Not surprisingly, this movement has its greatest appeal among people of privilege. Statistics from the United States’ own Center for Complementary and Alternative Medicine show that interest in “alternative” medicine actually increases with wealth and education. Only people of relative privilege can afford to dabble in medical absurdities without having to fear any serious consequences. There is a reason why the recent measles outbreak happened to people vacationing in Disneyland, as opposed to traditionally under vaccinated populations located in poor and immigrant communities. Communities of real poverty do not have time to be flippant about lifesaving medical advice. When a malaria outbreak struck America, the great anti-vaccination agitator William Tebb, being a successful middle class entrepreneur, escaped infection by moving his family back to England. Others were not so lucky.

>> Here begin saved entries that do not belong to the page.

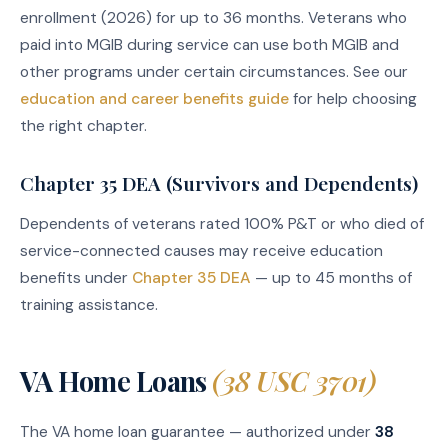
enrollment (2026) for up to 36 months. Veterans who
paid into MGIB during service can use both MGIB and
other programs under certain circumstances. See our
education and career benefits guide
for help choosing
the right chapter.
Chapter 35 DEA (Survivors and Dependents)
Dependents of veterans rated 100% P&T or who died of
service-connected causes may receive education
benefits under
Chapter 35 DEA
— up to 45 months of
training assistance.
VA Home Loans
(38 USC 3701)
The VA home loan guarantee — authorized under
38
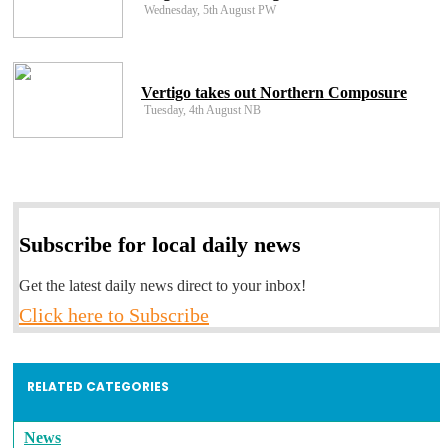
Wednesday, 5th August PW
Vertigo takes out Northern Composure
Tuesday, 4th August NB
Subscribe for local daily news
Get the latest daily news direct to your inbox!
Click here to Subscribe
RELATED CATEGORIES
News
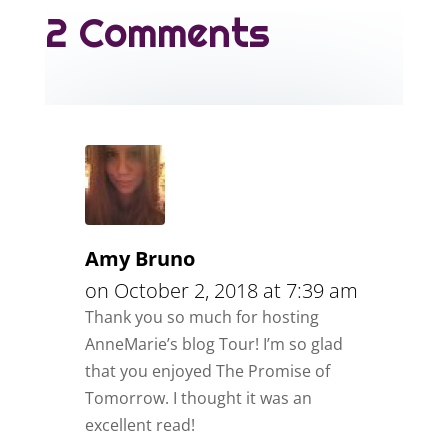
2 Comments
Amy Bruno
on October 2, 2018 at 7:39 am
Thank you so much for hosting
AnneMarie’s blog Tour! I’m so glad
that you enjoyed The Promise of
Tomorrow. I thought it was an
excellent read!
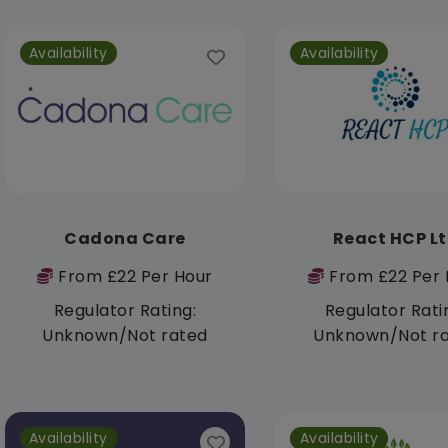
Availability
Availability
Cadona Care
React HCP L
From £22 Per Hour
From £22 Per 
Regulator Rating:
Regulator Rati
Unknown/Not rated
Unknown/Not r
Availability
Availability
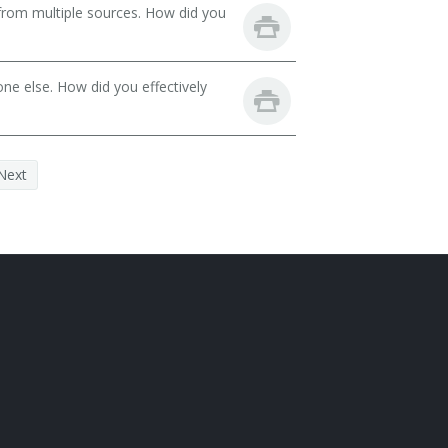
from multiple sources. How did you
ne else. How did you effectively
Next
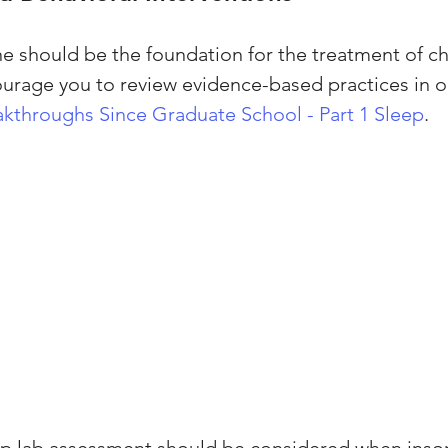
 should be the foundation for the treatment of ch
urage you to review evidence-based practices in o
kthroughs Since Graduate School - Part 1 Sleep
.
ep lab assessment should be considered when inso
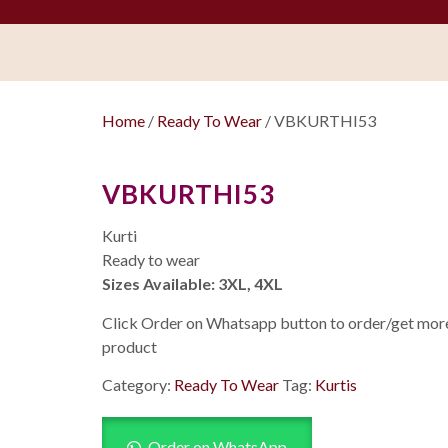
Home
/
Ready To Wear
/ VBKURTHI53
VBKURTHI53
Kurti
Ready to wear
Sizes Available: 3XL, 4XL
Click Order on Whatsapp button to order/get more 
product
Category:
Ready To Wear
Tag:
Kurtis
Order on WhatsApp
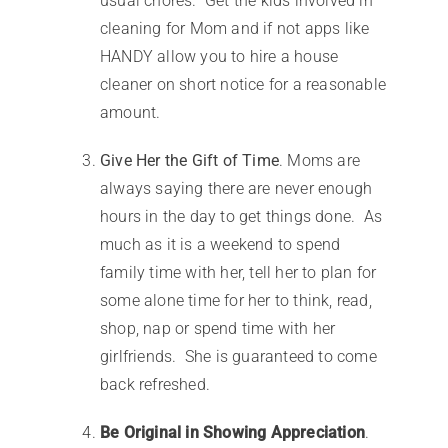
usual chores. Get the kids involved in
cleaning for Mom and if not apps like
HANDY allow you to hire a house
cleaner on short notice for a reasonable
amount.
Give Her the Gift of Time
. Moms are
always saying there are never enough
hours in the day to get things done. As
much as it is a weekend to spend
family time with her, tell her to plan for
some alone time for her to think, read,
shop, nap or spend time with her
girlfriends. She is guaranteed to come
back refreshed.
Be Original in Showing Appreciation
.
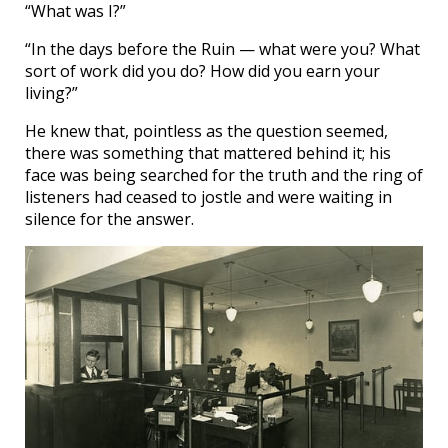
“What was I?”
“In the days before the Ruin — what were you? What
sort of work did you do? How did you earn your
living?”
He knew that, pointless as the question seemed,
there was something that mattered behind it; his
face was being searched for the truth and the ring of
listeners had ceased to jostle and were waiting in
silence for the answer.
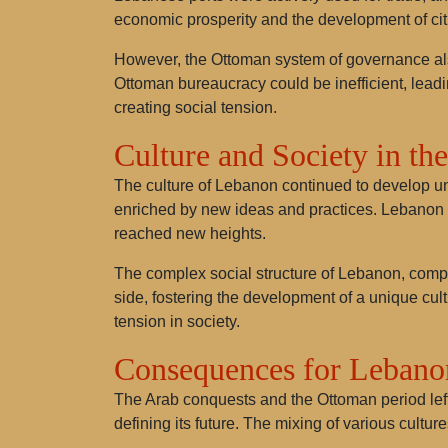
economic prosperity and the development of cit
However, the Ottoman system of governance als
Ottoman bureaucracy could be inefficient, leadi
creating social tension.
Culture and Society in th
The culture of Lebanon continued to develop un
enriched by new ideas and practices. Lebanon be
reached new heights.
The complex social structure of Lebanon, compo
side, fostering the development of a unique cultu
tension in society.
Consequences for Lebano
The Arab conquests and the Ottoman period left 
defining its future. The mixing of various cultu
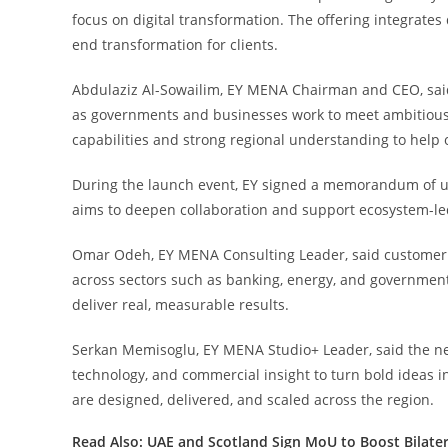
focus on digital transformation. The offering integrates
end transformation for clients.
Abdulaziz Al-Sowailim, EY MENA Chairman and CEO, said
as governments and businesses work to meet ambitious 
capabilities and strong regional understanding to help 
During the launch event, EY signed a memorandum of 
aims to deepen collaboration and support ecosystem-le
Omar Odeh, EY MENA Consulting Leader, said customer 
across sectors such as banking, energy, and government
deliver real, measurable results.
Serkan Memisoglu, EY MENA Studio+ Leader, said the 
technology, and commercial insight to turn bold ideas i
are designed, delivered, and scaled across the region.
Read Also:
UAE and Scotland Sign MoU to Boost Bilate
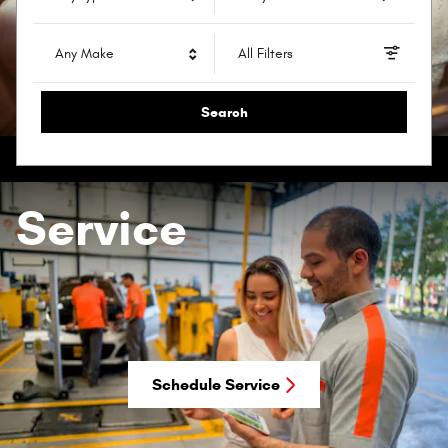
Any Make
All Filters
Search
Service
Schedule Service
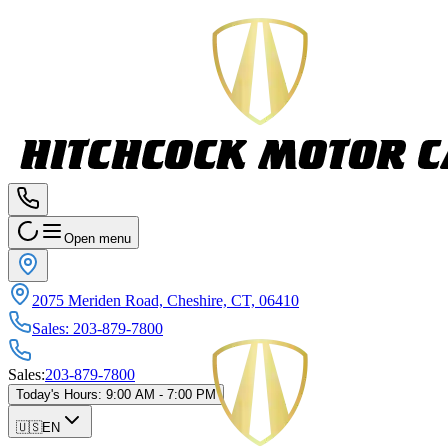
Open menu
2075 Meriden Road, Cheshire, CT, 06410
Sales
:
203-879-7800
Sales
:
203-879-7800
Today's Hours
:
9:00 AM - 7:00 PM
🇺🇸
EN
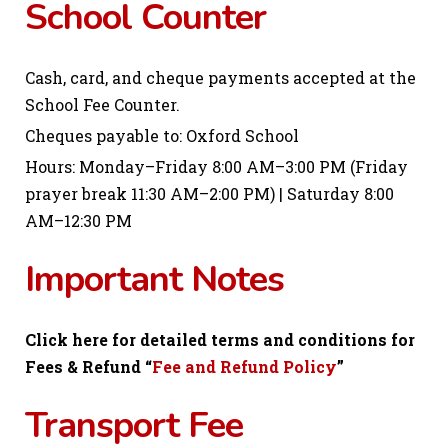
School Counter
Cash, card, and cheque payments accepted at the
School Fee Counter.
Cheques payable to: Oxford School
Hours: Monday–Friday 8:00 AM–3:00 PM (Friday
prayer break 11:30 AM–2:00 PM) | Saturday 8:00
AM–12:30 PM
Important Notes
Click here for detailed terms and conditions for
Fees & Refund “
Fee and Refund Policy
”
Transport Fee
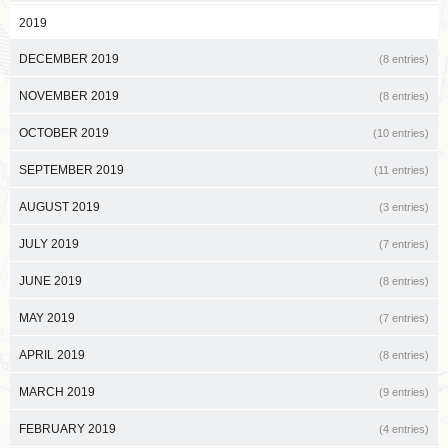
2019
DECEMBER 2019
(8 entries)
NOVEMBER 2019
(8 entries)
OCTOBER 2019
(10 entries)
SEPTEMBER 2019
(11 entries)
AUGUST 2019
(3 entries)
JULY 2019
(7 entries)
JUNE 2019
(8 entries)
MAY 2019
(7 entries)
APRIL 2019
(8 entries)
MARCH 2019
(9 entries)
FEBRUARY 2019
(4 entries)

The great vaccine debates, like global warming and evolution, do represent a type of culture war in the United States. However, the issues go a lot deeper than the role of science in the public sphere. It speaks to what set of ethics that Americans want to live by. On one hand, we can choose an irrational conspiracy filled world. In this case, we can’t trust anyone. Being intellectually myopic and emotionally distant are forms of protection, if not ways of life. We are so powerless and isolated that personal consumption issues are the only thing we can control. On the other hand, we can live in a world where we face harsh realities as a community. We understand that scientific literacy and social solidarity are vital to creating a good life for all, and that the most privileged among us must be willing to accept certain limitations on their freedom if it means that the weakest among us will be lifted up. When the decision is presented in such naked terms, the answer of what we should do should be fairly obvious, but then again, so is the decision to go get vaccinated.

Marco Rosaire Rossi, a graduate of the University for Peace in Costa Rica, is a resident of Olympia.